Dans les ehon, c’est bien sûr différent. On trouve sur l’image en elle-même uniquement le titre de la planche (on trouvera parfois sur la tranche le titre de l’ouvrage). Ici les cartouches sont minimalistes.

Le titre de cette planche : “Tôryû no fuji” (登龍の不二) (oui, ça se lit de haut en bas et de droite à gauche).

Et là, magie du japonais, plusieurs images nous sautent aux yeux!

Le mont Fuji en japonais s’écrit normalement avec les kanji suivants : 富士山 (fujisan), littéralement la montagne (山) de la richesse (富) et de l’abondance (士).

Alors pourquoi Hokusai a-t-il utilisé d’autres kanji ?

Tout simplement pour créer la surprise et donner plus de profondeur à son œuvre.

不二 (fuji) se prononce de la même manière que 富士 (fuji).

Par contre, si l’un signifie la “montagne de la richesse et de l’abondance”, l’autre signifie “dont il n’y en a pas deux” ou ” sans égal”.

Hokusai joue donc sur les mots sans rien enlever à l’aura sacrée de la montagne la plus haute du Japon (3776 m), symbole national par excellence et source intarissable d’inspiration artistique.

Mais ce n’est pas fini avec les jeux de mots…

Parce que Hokusai est très fort à ce jeu, mais aussi parce que les amateurs d’images sont friands de ce genre de raffinements.

On se rappelle aussi que l’objectif de ces ehon est d’être vendus… Si une série d’estampes de haute qualité pourra se vendre très cher à des amateurs fortunés, les ehon sont destinés à un plus large public. De la même manière, si une estampe peut se vendre à l’unité, le ehon se vend en plusieurs volumes. Or, si l’éditeur veut que l’acheteur revienne pour le volume 2, il faut lui donner de quoi assouvir sa soif de jeux, de surprises et de nouveautés.

C’est là que l’imagination et l’audace graphique de Hokusai entrent en scène.

Revenons au titre de cette planche : “Tôryû no fuji” (登龍の不二) et plus particulièrement cette fois sur 登龍 (tôryû).

Pour un Japonais, le lien se fait tout de suite avec l’expression “登龍門” (tôryûmon) qui signifie “les portes du succès” ou “ouvrir la voie au succès”.

En revanche, si on prend les kanji séparément, on a 登 “grimper” et 龍 “dragon”, ce qui nous donne littéralement “dragon grimpant”. Un lien subtil est ainsi fait avec les deux éléments prédominants de cette planche : le dragon et le mont Fuji.

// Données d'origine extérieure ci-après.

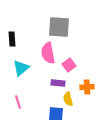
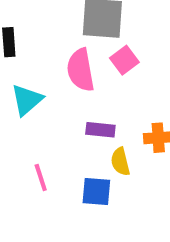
pink square: (69, 65) -> (124, 60), moved
pink line: (18, 102) -> (41, 178), moved

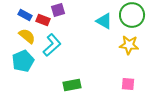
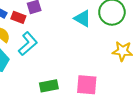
yellow star: (129, 45) -> (122, 51), moved
pink square: (128, 84) -> (87, 85), moved, size x1.5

Il s’agit donc de nouveau d’un jeu de mots délicat mêlant bon augure jeu visuel. Cette mise en abyme du thème à plusieurs niveaux est un des aspects sophistiqués recherché par les amateurs d’estampes de l’époque Edo.

Et toi, quel titre tu préfères alors ?

Fuji au dragon grimpant ou Fuji de la voie du succès ?

Prouesse graphique en toute simplicité

Si ses grandes estampes nishiki-e telles que la célèbre série “Trente-six vues du mont Fuji”, outre leur beauté, sont parfois un peu figées, les illustrations de livre de Hokusai sont toujours pleines de vigueur. A tel point qu’on doit être capable de pouvoir fermer le livre si on se sent submergé d’émotions !

La beauté graphique et la vigueur des lignes sont ce qui fait la force des illustrations de livre de Hokusai.

Si les estampes luxueuses sont recherchées pour la variété subtile des couleurs (dont le fameux bleu de Prusse qui, suivant un effet de mode, est particulièrement mis à l’honneur dans les”Trente-six vues du mont Fuji” ) et les effets techniques (gaufrage, etc.), les ehon sont de simple feuilles de papier de riz imprimées en noir et blanc.

La magie opère donc ailleurs.

Entre les formes et les lignes.

Le mont Fuji, figure par excellence de la grandeur et de la beauté du Japon, prend à lui seul toute la première page (oui, un ehon se lit de droite à gauche!). Ses lignes épurées touchent le ciel, libre de toute nuisance.

Vient ensuite le dragon et sa force intrinsèque. Il amène la foudre et les nuages, eux aussi stylisés en de belles volutes régulières.

Les contrastes sont saisissants :

  • la sobriété du Fuji contre les détails du dragon
  • le lointain clair contre le proche foncé (il s’agit d’un code graphique)
  • la diagonale forte provoquée par l’écart entre nos deux motifs (Fuji en haut à droite et dragon en bas à gauche).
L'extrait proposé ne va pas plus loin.